Aquel «ya ni siquiera» llamó la atención de Monroe.

– ¿Qué los trajo aquí?

– La indem…

Eleanor lo interrumpió abruptamente.

– Mi marido era director en una compañía constructora -dijo-. Le hicieron una generosa oferta de jubilación y decidimos aceptarla. Siempre hemos tenido la ilusión de vivir en el campo.

– ¿Qué compañía? -preguntó Monroe, sacando su libreta de notas.

Se hizo el silencio.

– Lacey's -dijo Julian con una risita-, y no era director. Era gerente principal. La inflación londinense también logra impresionar a los nuevos vecinos, me temo. Y, para más exactitud, vivíamos en Croydon Road, en el número doce, que tenía un código postal de Chelsea debido a que el límite pasaba por detrás de nuestro jardín. -Sonrió con expresión de desagrado-. Creo que te están empezando a caer salivazos del cielo, Ellie.
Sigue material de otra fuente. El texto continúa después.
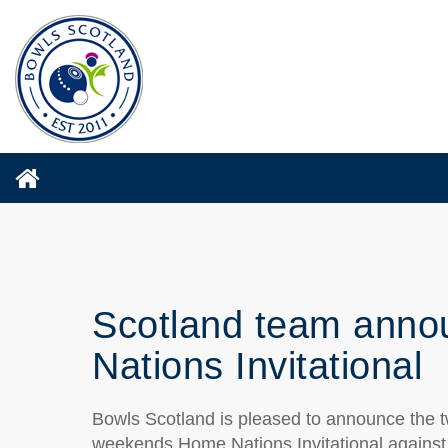
Scotland team anno
Nations Invitational
Bowls Scotland is pleased to announce the tw
weekends Home Nations Invitational against 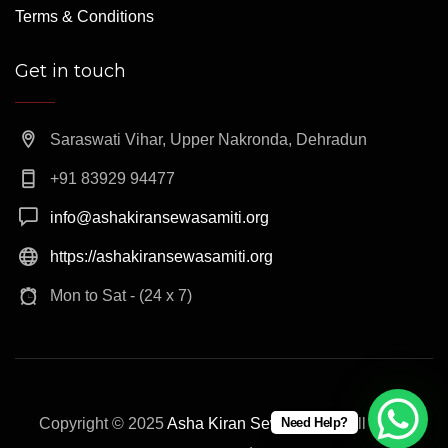
Terms & Conditions
Get in touch
Saraswati Vihar, Upper Nakronda, Dehradun
+91 83929 94477
info@ashakiransewasamiti.org
https://ashakiransewasamiti.org
Mon to Sat - (24 x 7)
Need Help?
Copyright © 2025
Asha Kiran Sewa Samiti
. All rights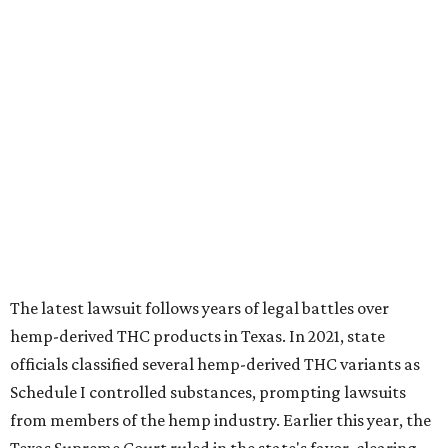
The latest lawsuit follows years of legal battles over
hemp-derived THC products in Texas. In 2021, state
officials classified several hemp-derived THC variants as
Schedule I controlled substances, prompting lawsuits
from members of the hemp industry. Earlier this year, the
Texas Supreme Court ruled in the state's favor, clearing
the way for enforcement of the ban.
Local retailers are now adjusting to the new restrictions.
Craig Bethards, who owns multiple hemp retail stores in
the Coastal Bend, said his biggest concern is what the
changes could mean for customers who have relied on
those products.
--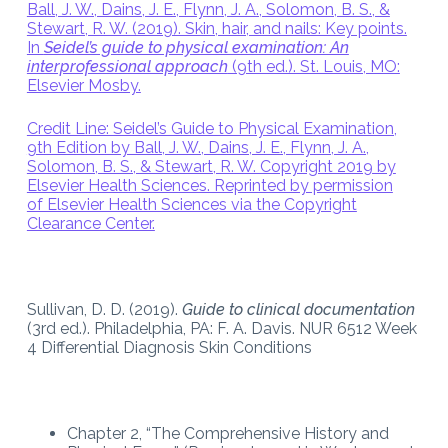
Ball, J. W., Dains, J. E., Flynn, J. A., Solomon, B. S., &
Stewart, R. W. (2019). Skin, hair, and nails: Key points.
In
Seidel’s guide to physical examination: An
interprofessional approach
(9th ed.). St. Louis, MO:
Elsevier Mosby.
Credit Line: Seidel’s Guide to Physical Examination,
9th Edition by Ball, J. W., Dains, J. E., Flynn, J. A.,
Solomon, B. S., & Stewart, R. W. Copyright 2019 by
Elsevier Health Sciences. Reprinted by permission
of Elsevier Health Sciences via the Copyright
Clearance Center.
Sullivan, D. D. (2019).
Guide to clinical documentation
(3rd ed.). Philadelphia, PA: F. A. Davis. NUR 6512 Week
4 Differential Diagnosis Skin Conditions
Chapter 2, “The Comprehensive History and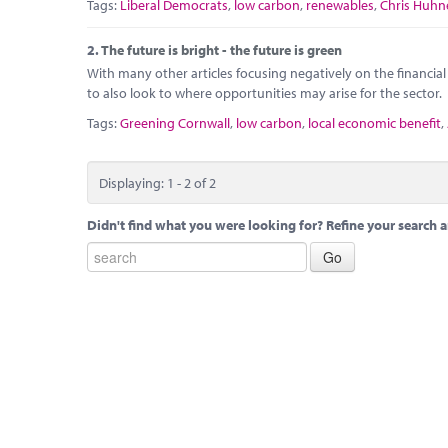
Tags:
Liberal Democrats
,
low carbon
,
renewables
,
Chris Huhn
2.
The future is bright - the future is green
With many other articles focusing negatively on the financial 
to also look to where opportunities may arise for the sector.
Tags:
Greening Cornwall
,
low carbon
,
local economic benefit
,
Displaying: 1 - 2 of 2
Didn't find what you were looking for? Refine your search a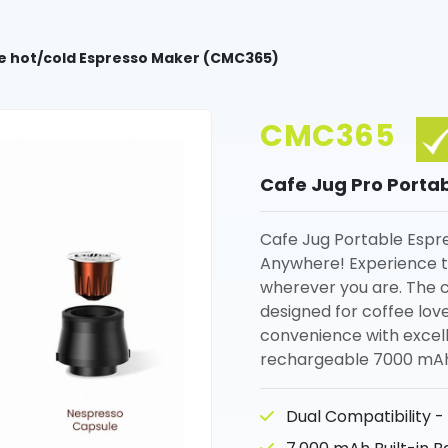
le hot/cold Espresso Maker (CMC365)
CMC365
Cafe Jug Pro Porta
Cafe Jug Portable Espre
Anywhere! Experience th
wherever you are. The 
designed for coffee lov
convenience with excellen
rechargeable 7000 mAh 
Dual Compatibility -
Ella parecía más preocupada de lo debido por unas mentiras sin importancia.

– No digas tonterías -replicó molesta.

Julian soltó un bufido de desprecio.

– ¡Dios mío, eso es genial! ¿Qué puede ser más tonto que ensuciar tu propio nido? ¿Cómo podemos seguir viviendo aquí después de espantar a nuestros vecinos? ¿Con quién vas a ir de compras? ¿Con quién vas a jugar al golf? Volverás a encerrarte en casa, gimiendo y quejándote de lo sola que estás. ¿Tienes idea de lo que eso significa para mí? ¿Cómo supones que tus ridículos actos van a influir en mis amigos? Eres tan puñeteramente egoísta, Ellie… Siempre lo has sido.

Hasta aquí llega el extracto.